My bike, pictured below was stolen Friday morning from my garage in Phoenix Arizona. Since these pics were taken I added a matching maroon and cream tank with original schwinn script on it. The bike was taken when I had the chain guard off. I just rebuilt the hubs and re-spoked it. It has WHITE schwinn typhoon heavy lugged tread tires on it. It has a state farm sticker on the rear fender and a big round red reflector. It has locking front wheel with the key in it. Paper boy bike handle bars on a cycle truck stem. Skip tooth chain was just re-conditioned. No rear carrier

If anyone finds or sees it it is very unique. Police report has been made.
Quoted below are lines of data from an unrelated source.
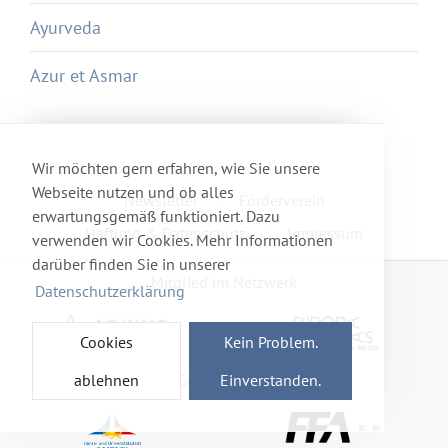
Ayurveda
Azur et Asmar
Wir möchten gern erfahren, wie Sie unsere
Webseite nutzen und ob alles
Newsletter
Förderverein
erwartungsgemäß funktioniert. Dazu
Haftung & Datenschutz
Impressum
verwenden wir Cookies. Mehr Informationen
darüber finden Sie in unserer
Mitglied im Netzwerk
Datenschutzerklärung
Cookies
Kein Problem.
ablehnen
Einverstanden.
Gefördert von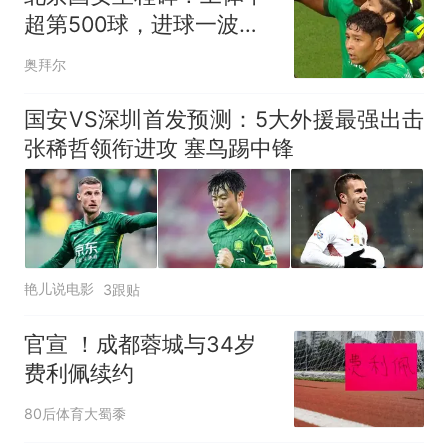
超第500球，进球一波三
折，张玉宁破门
奥拜尔
国安VS深圳首发预测：5大外援最强出击
张稀哲领衔进攻 塞鸟踢中锋
艳儿说电影
3跟贴
官宣 ！成都蓉城与34岁
费利佩续约
80后体育大蜀黍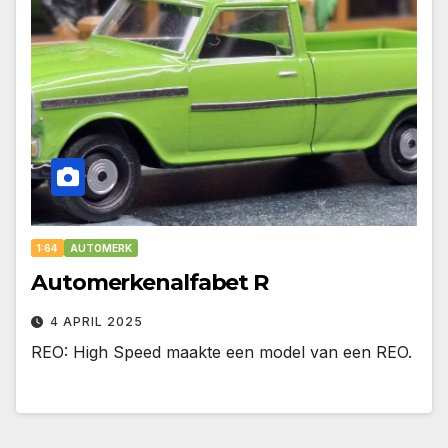
1:64
AUTOMERK
Automerkenalfabet R
4 APRIL 2025
REO: High Speed maakte een model van een REO.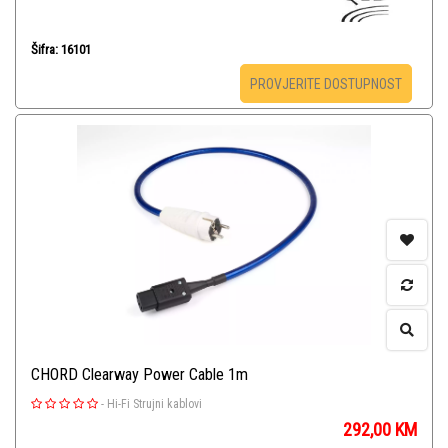
Šifra: 16101
PROVJERITE DOSTUPNOST
CHORD Clearway Power Cable 1m
-
Hi-Fi Strujni kablovi
292,00
KM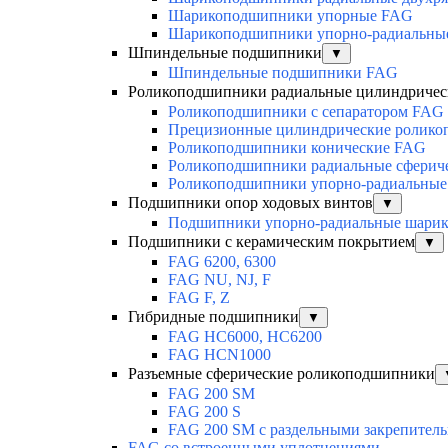
Шарикоподшипники упорные FAG
Шарикоподшипники упорно-радиальны
Шпиндельные подшипники
▼
Шпиндельные подшипники FAG
Роликоподшипники радиальные цилиндричес
Роликоподшипники с сепаратором FAG
Прецизионные цилиндрические ролик
Роликоподшипники конические FAG
Роликоподшипники радиальные сферич
Роликоподшипники упорно-радиальные
Подшипники опор ходовых винтов
▼
Подшипники упорно-радиальные шари
Подшипники с керамическим покрытием
▼
FAG 6200, 6300
FAG NU, NJ, F
FAG F, Z
Гибридные подшипники
▼
FAG HC6000, HC6200
FAG HCN1000
Разъемные сферические роликоподшипники
FAG 200 SM
FAG 200 S
FAG 200 SM с раздельными закрепител
FAG со встроенными уплотнениями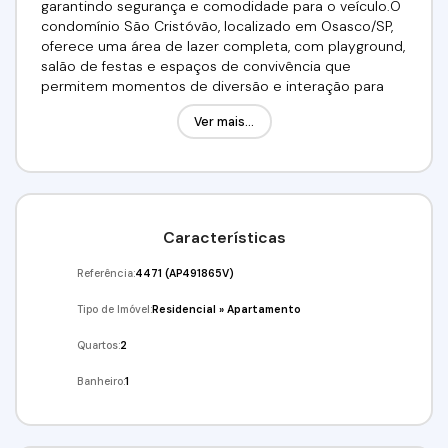
garantindo segurança e comodidade para o veículo.O
condomínio São Cristóvão, localizado em Osasco/SP,
oferece uma área de lazer completa, com playground,
salão de festas e espaços de convivência que
permitem momentos de diversão e interação para
todas as idades. A segurança é reforçada com
Ver mais...
portaria 24 horas, controle de acesso rigoroso e
monitoramento, garantindo tranquilidade e proteção
para os moradores. A localização é estratégica, com
fácil acesso a comércios, escolas, transporte público e
principais vias da cidade, proporcionando praticidade
e conveniência no dia a dia.Valor:R$255.000,00 Aceita
Características
Financiamento! Traga seu FGTS!Venha conferir!!!
Agende já a sua visita!!!(11) 98211-2565 / (11) 97417-
Referência:
4471
(AP491865V)
8061Imobiliária Alfa Negócios.CRECI: 34.726-J
Tipo de Imóvel:
Residencial
»
Apartamento
Quartos:
2
Banheiro:
1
I will also post a link to my gallery page with the pictures on it and serial #.  Thanks for any help in recovering my bike.


----------



## Obi-Wan Schwinnobi (Feb 21, 2013)

*check the drop outs*

Might be early 46..or 49.. Its a big bar frame fer sure.. Deff a BA97.. Sweet. You havr the makings for a postwar autocycle! Are the drop outs thin?


----------



## Obi-Wan Schwinnobi (Feb 21, 2013)

*sorry bro*

Didn't chk the date... I was like, I know that bike from someplace.. Good luck!


----------



## dxmadman (Feb 21, 2013)

*Is that a tapered stand I see?*

If that's a tapered stand, I could be wrong from the picture, id look to see if the rear fender stay is a solid tube or if its a half tube. If its a solid tube you might have a 46. I can't tell if those are s2rims or reg flat rims those are later models 48 up , your crank looks columbia your seat looks like a Persons, AS pedals might be right for the model, I'd like better pics. The handle bars and stem are either cycle truck or aftermarket as mentioned before. Sweet bike.


----------



## Champy (Feb 21, 2013)

*Serial Number*

When did Schwinn stop making the Big Bar frames?  I thought post war 1940's bikes used I,J,K,A,B,C,D,E,F, and low G letters making this bike a 51.
Does anyone have proof of other letters used on post war 1940's bikes?


----------